* Assignment
The answer must consist of every line from the data that holds "табака".

*** Records for the task ***

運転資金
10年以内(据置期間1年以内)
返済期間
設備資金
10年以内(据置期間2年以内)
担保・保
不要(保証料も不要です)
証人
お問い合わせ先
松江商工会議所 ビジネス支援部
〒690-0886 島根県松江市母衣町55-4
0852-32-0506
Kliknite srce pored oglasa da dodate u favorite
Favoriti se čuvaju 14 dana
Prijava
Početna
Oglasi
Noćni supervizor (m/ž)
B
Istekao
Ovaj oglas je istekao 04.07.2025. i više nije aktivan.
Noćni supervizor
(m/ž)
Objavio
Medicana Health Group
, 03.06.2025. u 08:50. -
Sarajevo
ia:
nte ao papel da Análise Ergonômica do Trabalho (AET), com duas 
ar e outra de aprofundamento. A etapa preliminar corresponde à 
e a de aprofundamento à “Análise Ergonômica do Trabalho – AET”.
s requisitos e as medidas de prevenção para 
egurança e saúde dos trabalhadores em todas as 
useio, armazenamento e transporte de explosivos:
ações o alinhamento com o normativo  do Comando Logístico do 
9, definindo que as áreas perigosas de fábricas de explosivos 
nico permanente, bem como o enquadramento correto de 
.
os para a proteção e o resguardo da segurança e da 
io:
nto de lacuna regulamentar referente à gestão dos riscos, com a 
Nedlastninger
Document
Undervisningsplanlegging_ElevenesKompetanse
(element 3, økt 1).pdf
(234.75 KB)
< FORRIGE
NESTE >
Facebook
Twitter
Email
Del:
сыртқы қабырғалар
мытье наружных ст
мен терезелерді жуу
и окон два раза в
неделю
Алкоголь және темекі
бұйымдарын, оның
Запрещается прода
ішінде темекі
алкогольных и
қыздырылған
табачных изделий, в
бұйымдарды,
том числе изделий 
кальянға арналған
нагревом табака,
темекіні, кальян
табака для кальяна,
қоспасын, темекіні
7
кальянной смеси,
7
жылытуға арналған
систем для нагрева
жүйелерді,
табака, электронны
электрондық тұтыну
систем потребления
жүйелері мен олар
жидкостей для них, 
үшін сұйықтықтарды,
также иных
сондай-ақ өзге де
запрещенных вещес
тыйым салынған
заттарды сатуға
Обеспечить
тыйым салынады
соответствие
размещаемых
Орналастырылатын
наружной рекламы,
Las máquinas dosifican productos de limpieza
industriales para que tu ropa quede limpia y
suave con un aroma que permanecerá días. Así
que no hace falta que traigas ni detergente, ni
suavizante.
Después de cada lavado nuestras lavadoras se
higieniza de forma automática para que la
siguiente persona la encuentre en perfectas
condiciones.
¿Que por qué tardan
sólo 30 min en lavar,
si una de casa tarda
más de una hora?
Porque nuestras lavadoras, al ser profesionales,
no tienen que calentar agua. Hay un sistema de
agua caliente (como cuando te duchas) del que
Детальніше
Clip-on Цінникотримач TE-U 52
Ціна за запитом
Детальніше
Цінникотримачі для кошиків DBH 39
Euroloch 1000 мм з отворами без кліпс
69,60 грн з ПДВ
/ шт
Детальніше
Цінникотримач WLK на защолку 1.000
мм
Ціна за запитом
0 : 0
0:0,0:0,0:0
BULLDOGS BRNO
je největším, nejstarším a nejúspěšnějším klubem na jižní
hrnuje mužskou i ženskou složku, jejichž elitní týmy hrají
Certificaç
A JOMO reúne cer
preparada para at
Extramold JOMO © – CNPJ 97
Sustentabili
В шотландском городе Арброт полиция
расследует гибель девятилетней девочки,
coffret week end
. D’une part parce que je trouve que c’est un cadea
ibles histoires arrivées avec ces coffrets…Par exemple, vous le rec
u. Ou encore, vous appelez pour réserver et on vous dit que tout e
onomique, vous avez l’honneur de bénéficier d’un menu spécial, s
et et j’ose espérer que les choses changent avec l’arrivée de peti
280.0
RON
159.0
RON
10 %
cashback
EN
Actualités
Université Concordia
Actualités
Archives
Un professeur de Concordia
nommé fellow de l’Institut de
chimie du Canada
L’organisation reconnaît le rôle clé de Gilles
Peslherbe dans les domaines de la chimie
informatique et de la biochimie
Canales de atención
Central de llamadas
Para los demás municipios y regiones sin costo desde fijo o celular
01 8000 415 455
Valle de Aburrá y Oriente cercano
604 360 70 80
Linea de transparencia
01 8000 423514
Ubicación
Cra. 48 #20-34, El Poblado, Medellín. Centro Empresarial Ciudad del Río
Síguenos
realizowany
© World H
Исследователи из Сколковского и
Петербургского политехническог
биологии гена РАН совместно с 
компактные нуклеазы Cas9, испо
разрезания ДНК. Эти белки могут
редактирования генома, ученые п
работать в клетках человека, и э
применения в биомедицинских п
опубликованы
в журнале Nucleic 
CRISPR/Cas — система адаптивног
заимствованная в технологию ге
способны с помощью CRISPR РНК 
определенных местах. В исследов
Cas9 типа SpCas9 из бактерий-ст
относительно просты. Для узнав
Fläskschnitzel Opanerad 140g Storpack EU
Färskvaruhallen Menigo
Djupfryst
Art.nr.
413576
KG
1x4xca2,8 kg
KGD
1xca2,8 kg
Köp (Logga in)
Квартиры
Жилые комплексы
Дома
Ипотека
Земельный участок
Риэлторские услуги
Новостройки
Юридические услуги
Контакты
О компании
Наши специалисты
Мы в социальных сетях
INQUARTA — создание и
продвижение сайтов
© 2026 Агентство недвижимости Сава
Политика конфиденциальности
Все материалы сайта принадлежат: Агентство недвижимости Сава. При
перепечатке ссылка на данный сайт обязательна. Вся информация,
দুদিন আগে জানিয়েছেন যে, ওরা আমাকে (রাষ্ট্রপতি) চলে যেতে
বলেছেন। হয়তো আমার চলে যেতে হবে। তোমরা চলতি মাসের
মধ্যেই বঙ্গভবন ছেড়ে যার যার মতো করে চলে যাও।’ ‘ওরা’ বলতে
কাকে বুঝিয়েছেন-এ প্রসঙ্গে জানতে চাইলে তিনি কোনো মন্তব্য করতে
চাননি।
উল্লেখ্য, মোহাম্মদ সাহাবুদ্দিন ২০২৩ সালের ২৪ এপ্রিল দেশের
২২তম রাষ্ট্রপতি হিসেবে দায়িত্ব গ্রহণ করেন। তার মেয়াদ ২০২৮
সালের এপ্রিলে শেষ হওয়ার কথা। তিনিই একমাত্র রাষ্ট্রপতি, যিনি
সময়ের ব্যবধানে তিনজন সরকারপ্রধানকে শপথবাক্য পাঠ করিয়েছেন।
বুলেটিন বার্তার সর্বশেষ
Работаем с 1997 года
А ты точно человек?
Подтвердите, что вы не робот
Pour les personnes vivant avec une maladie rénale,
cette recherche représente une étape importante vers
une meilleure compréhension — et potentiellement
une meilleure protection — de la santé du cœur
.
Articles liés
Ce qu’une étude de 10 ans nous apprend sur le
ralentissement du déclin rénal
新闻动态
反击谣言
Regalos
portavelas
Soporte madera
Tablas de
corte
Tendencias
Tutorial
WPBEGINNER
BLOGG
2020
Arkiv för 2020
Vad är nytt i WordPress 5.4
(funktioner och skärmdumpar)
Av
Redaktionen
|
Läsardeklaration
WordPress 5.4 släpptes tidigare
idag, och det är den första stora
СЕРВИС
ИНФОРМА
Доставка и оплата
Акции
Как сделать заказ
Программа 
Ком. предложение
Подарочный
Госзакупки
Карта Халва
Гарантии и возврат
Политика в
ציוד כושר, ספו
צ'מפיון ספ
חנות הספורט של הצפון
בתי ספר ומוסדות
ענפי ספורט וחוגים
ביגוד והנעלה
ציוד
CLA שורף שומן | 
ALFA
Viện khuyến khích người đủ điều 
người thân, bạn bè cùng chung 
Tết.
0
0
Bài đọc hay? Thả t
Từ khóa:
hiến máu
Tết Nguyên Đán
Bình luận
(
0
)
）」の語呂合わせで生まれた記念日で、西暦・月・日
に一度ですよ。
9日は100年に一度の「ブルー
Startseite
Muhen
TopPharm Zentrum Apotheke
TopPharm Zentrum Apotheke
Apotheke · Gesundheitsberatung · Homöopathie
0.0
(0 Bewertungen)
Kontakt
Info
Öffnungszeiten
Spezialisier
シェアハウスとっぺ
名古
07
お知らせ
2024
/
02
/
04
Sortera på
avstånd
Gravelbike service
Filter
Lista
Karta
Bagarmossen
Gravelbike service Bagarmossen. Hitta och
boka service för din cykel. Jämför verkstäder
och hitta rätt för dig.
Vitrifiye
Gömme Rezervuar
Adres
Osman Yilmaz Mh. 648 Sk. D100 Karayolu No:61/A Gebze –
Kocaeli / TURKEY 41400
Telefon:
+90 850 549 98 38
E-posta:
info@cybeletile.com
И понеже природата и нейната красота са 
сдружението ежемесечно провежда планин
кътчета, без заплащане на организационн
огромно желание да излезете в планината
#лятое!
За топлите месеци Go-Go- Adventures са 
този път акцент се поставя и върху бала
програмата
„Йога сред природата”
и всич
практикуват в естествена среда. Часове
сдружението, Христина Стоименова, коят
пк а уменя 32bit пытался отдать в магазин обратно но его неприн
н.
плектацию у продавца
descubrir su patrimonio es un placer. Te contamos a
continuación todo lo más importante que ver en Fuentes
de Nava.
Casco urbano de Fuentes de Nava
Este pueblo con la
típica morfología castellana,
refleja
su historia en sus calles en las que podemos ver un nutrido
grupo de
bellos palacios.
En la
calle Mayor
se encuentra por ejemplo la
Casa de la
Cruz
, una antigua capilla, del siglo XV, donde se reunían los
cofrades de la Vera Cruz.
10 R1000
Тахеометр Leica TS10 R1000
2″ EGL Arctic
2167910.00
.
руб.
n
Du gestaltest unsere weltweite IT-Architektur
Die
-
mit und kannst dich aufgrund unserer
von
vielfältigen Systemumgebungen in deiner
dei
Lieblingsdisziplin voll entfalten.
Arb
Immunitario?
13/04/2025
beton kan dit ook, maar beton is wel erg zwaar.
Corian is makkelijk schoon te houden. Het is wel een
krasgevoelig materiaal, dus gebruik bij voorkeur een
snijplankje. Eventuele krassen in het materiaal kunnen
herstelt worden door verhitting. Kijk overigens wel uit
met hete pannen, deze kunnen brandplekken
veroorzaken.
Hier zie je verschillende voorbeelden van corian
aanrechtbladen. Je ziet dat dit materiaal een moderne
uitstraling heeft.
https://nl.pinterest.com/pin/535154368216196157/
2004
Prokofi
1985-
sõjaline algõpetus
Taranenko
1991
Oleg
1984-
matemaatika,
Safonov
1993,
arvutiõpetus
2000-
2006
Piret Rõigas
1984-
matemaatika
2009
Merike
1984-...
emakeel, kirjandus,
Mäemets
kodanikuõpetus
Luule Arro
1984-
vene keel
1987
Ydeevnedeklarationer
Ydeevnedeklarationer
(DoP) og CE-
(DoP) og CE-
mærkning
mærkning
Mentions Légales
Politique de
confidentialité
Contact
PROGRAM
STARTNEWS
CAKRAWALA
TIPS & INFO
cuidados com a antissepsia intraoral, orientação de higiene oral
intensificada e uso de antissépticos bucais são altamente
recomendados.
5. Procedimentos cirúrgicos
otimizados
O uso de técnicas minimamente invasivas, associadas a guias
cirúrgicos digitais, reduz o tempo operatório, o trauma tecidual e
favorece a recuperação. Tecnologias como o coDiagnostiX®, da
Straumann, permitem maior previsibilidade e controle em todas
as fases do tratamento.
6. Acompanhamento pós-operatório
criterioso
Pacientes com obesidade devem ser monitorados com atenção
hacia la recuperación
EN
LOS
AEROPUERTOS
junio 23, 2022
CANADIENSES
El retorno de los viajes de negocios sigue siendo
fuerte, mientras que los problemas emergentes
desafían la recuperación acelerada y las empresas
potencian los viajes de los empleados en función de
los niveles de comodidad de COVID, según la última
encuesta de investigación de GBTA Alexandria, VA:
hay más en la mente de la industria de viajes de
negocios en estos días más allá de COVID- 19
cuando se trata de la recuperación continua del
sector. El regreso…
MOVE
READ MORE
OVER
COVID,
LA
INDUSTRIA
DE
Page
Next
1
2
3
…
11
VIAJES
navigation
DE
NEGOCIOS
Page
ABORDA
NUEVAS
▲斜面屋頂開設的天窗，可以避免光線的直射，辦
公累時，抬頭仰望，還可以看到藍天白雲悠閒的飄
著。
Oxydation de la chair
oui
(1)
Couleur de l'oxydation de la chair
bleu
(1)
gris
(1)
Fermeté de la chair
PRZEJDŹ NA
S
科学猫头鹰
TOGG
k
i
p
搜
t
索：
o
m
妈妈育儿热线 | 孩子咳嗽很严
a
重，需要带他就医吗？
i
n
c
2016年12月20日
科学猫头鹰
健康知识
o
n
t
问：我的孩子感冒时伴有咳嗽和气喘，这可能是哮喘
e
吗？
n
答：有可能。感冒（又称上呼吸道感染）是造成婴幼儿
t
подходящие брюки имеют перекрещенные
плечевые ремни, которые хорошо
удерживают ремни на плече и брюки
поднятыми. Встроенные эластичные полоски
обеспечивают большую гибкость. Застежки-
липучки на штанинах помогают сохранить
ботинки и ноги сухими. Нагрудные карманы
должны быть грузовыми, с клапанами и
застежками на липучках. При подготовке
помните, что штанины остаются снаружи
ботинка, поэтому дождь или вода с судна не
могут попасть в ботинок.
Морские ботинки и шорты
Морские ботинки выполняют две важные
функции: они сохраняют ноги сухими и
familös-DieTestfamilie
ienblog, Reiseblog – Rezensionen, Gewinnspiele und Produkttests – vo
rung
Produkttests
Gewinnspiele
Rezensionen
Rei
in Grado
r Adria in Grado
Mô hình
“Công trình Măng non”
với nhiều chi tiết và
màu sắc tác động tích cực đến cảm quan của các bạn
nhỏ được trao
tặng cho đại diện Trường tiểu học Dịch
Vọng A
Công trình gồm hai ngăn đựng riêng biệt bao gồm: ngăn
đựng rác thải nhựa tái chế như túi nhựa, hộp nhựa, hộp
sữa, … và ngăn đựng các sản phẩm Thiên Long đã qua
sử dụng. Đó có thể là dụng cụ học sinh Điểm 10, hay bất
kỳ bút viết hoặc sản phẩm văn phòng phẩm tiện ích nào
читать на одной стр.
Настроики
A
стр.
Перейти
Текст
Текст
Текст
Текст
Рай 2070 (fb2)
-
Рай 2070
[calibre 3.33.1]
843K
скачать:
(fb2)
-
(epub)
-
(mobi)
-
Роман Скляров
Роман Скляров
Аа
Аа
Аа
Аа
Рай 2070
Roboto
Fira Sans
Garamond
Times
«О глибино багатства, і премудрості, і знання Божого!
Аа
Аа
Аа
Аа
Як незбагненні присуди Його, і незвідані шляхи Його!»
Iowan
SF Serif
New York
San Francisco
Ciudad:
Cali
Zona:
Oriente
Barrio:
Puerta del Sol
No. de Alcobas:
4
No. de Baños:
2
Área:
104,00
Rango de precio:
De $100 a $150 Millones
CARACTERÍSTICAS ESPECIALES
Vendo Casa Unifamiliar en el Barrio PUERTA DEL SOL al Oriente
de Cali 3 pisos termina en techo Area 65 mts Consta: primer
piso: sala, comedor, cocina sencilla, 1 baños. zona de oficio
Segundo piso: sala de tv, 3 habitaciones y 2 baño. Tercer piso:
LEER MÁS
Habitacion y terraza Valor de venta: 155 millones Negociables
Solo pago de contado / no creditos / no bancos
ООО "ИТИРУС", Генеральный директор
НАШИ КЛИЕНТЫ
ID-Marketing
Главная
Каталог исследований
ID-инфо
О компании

*** End of Records for the task ***

* Solution for this task
нагревом табака,
табака для кальяна,
табака, электронны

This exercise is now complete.